• **Task instructions**
In the data below, find the line containing "beginners (49, 82)"; transcribe it and each line after it exactly, through the last, skipping pictures.

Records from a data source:
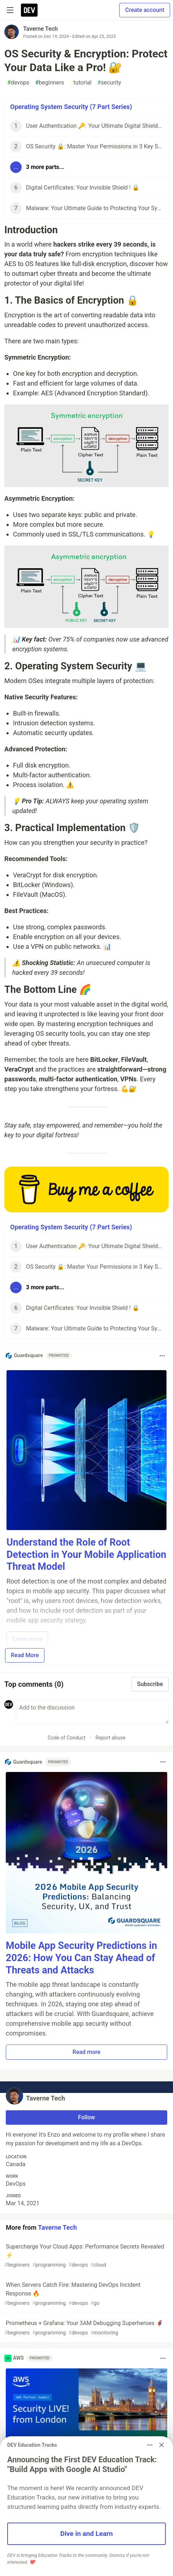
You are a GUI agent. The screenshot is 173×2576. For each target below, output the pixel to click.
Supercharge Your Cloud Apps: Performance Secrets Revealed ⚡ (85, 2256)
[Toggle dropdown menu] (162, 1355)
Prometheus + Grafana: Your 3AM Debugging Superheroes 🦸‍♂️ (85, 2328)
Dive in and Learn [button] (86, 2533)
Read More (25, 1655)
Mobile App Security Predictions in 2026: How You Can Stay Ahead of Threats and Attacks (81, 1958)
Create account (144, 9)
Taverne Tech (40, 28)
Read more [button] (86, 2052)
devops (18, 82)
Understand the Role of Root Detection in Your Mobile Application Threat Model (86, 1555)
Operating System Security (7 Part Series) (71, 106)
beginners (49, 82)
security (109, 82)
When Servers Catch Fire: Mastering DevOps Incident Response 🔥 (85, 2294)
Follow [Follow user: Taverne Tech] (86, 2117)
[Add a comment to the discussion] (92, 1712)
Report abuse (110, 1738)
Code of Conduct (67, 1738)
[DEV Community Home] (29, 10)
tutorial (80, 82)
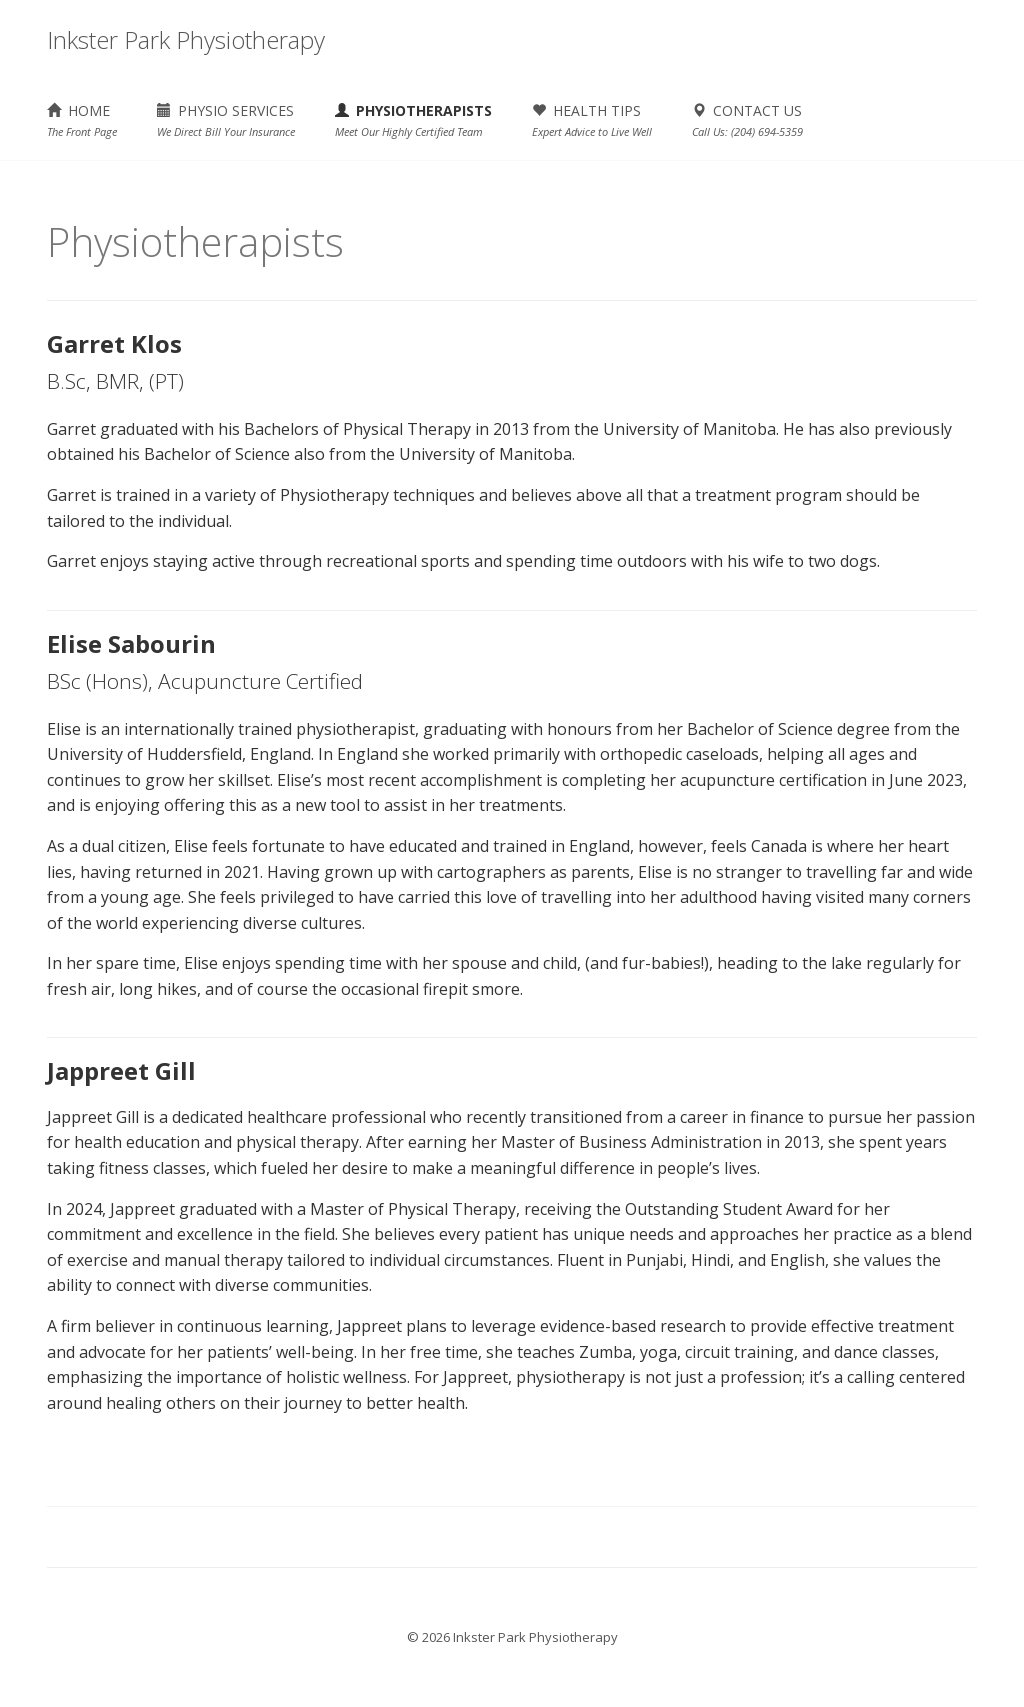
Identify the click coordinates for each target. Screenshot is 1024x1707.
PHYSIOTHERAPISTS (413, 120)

• **Response to the task**
beginners (49, 82)
security (109, 82)
When Servers Catch Fire: Mastering DevOps Incident Response 🔥 (85, 2294)
Follow [Follow user: Taverne Tech] (86, 2117)
[Add a comment to the discussion] (92, 1712)
Report abuse (110, 1738)
Code of Conduct (67, 1738)
[DEV Community Home] (29, 10)
tutorial (80, 82)
Identify the click coordinates for each target. Screenshot is 1024x1707.
PHYSIOTHERAPISTS (413, 120)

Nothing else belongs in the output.